Everyone knows the value of eating plenty of fresh fruit and what could be better than getting some of it from your own garden! The boom in growing edible plants is set to continue and it’s easy to see why. Picking your own fruit that you’ve watched maturing over the weeks is just so satisfying. Good for body and soul, fresh fruit packed with vitamins will feed your sense of well-being and reinforce your connection with nature in a way that shop-bought never could.

Benefits of soft fruit in your garden

Soft fruit is a brilliant place to start your foray into fruit growing because results come quickly, you don’t need much space and soft fruit is packed with all the best vitamins (as well as being very expensive in the shops!)

Blackberries
Blackberries (Rubus) are fantastic because they are so easy to grow and who ever heard of someone that didn’t love them? Until quite recently they were regarded by many as a hedgerow ‘weed’ and most gardening references were in relation to controlling them.
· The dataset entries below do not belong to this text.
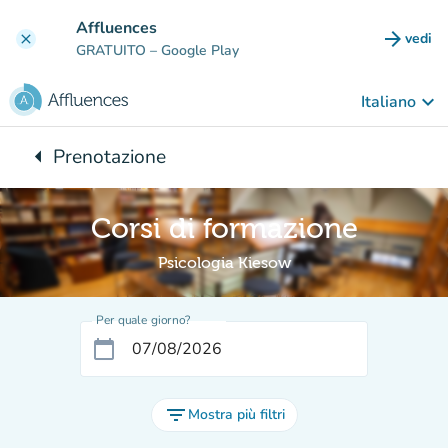
Vai al contenuto principale
Affluences
arrow_forward
vedi
clear
(nuova
GRATUITO
– Google Play
keyboard_arrow_down
Italiano
arrow_left
Prenotazione
Torna a:
Corsi di formazione
Psicologia Kiesow
Per quale giorno?
calendar_today
filter_list
Mostra più filtri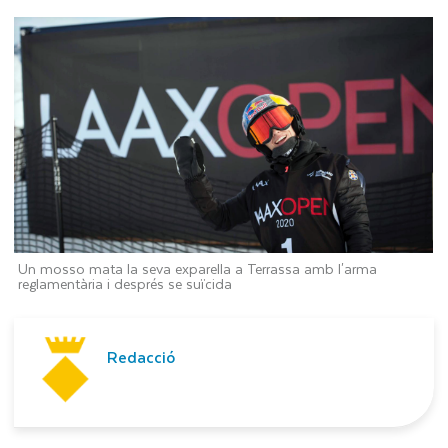
Un mosso mata la seva exparella a Terrassa amb l'arma
reglamentària i després se suïcida
Redacció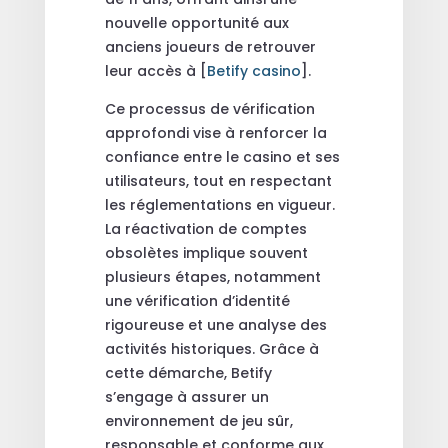
nouvelle opportunité aux
anciens joueurs de retrouver
leur accès à [
Betify casino
].
Ce processus de vérification
approfondi vise à renforcer la
confiance entre le casino et ses
utilisateurs, tout en respectant
les réglementations en vigueur.
La réactivation de comptes
obsolètes implique souvent
plusieurs étapes, notamment
une vérification d’identité
rigoureuse et une analyse des
activités historiques. Grâce à
cette démarche, Betify
s’engage à assurer un
environnement de jeu sûr,
responsable et conforme aux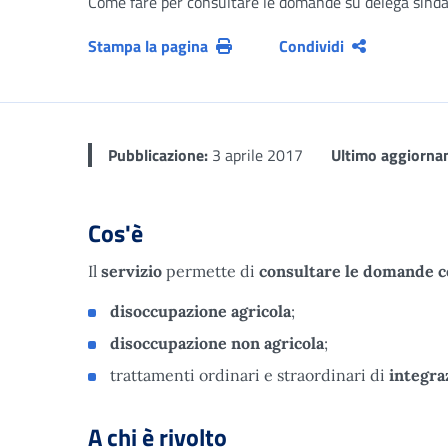
Come fare per consultare le domande su delega sindac
Stampa la pagina
Condividi
Pubblicazione:
3 aprile 2017
Ultimo aggiorna
Cos'è
Il
servizio
permette di
consultare le
domande co
disoccupazione agricola
;
disoccupazione non agricola
;
trattamenti ordinari e straordinari di
integra
A chi è rivolto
Now, however, the tide has turned and cultivating blackberries in gardens has a strong following and there are some wonderful varieties. Some of these are thornless and others can be grown in large pots. They usually need some kind of support – a fence can be perfect - but some may be self-supporting.

Given their hedgerow heritage, it is exciting to discover how much diversity there is amongst cultivated Rubus. ‘Loch Ness’ is a superb cultivated variety. Vigorous, spine free and easy to manage, it is the perfect choice for smaller gardens and yields heavy crops of delicious fruits. ‘Loch Tay’ is early fruiting and tough enough to withstand heavy summer rain. ‘Waldo’ is a thornless variety with fabulous flavour, whilst ‘Ashton Cross’ is very heavy cropping.

Raspberries
Raspberries (also members of the Rubus family) are another guaranteed success in the garden because of their popularity in the kitchen! Later-fruiting varieties include ‘Autumn Bliss’ which is a short-caned, sturdy, high yielding plant, the fruits of which are deep red and have an excellent flavour. ‘Leo’ or ‘Polka’ are also wonderful late-fruiting varieties. Ideal conditions for most cultivars of Rubus are medium/well drained soil with plenty of organic matter.

Involve children and youngsters
Children love home-grown fruit so it’s a great way of making the ‘five a day’ rule part of everyone’s lives at home. Planting, feeding and picking are also great activities to get youngsters involved in. Even a handful of bushes or canes will soon yield good crops with the right care. Before you know it you’ll be making jams and crumbles as well as enjoying fruit fresh from the garden.

Seasonal highlights – September
This is a wonderful time in the natural year. After a good summer, hedgerows and orchards are heavy with fruit and the wild creatures are busy all around us, getting ready for the harder days to come. But for now, summer’s finale is there to be enjoyed.

In the garden, flowering grasses are looking fantastic, bringing with them the feel of the savannah. Perhaps if you live in a drought area the whole garden creates this impression. Welcome autumn rain will be with us soon to feed parched soils and invigorate plants.

And September means ‘back to school’. If you haven’t got children this makes it a great time to get out and about, to visit gardens or go on plant-buying trips, away from the crowds of summer holidays. If your family is still at home, make the most of after school to get them outside, blackberrying, gathering conkers and letting off steam after being cooped up all day.

Did you know?
In World War One, people brought pram-loads of wild blackberries from the hedgerows around the city to Oxford’s jam factories which turned them into jam for the troops.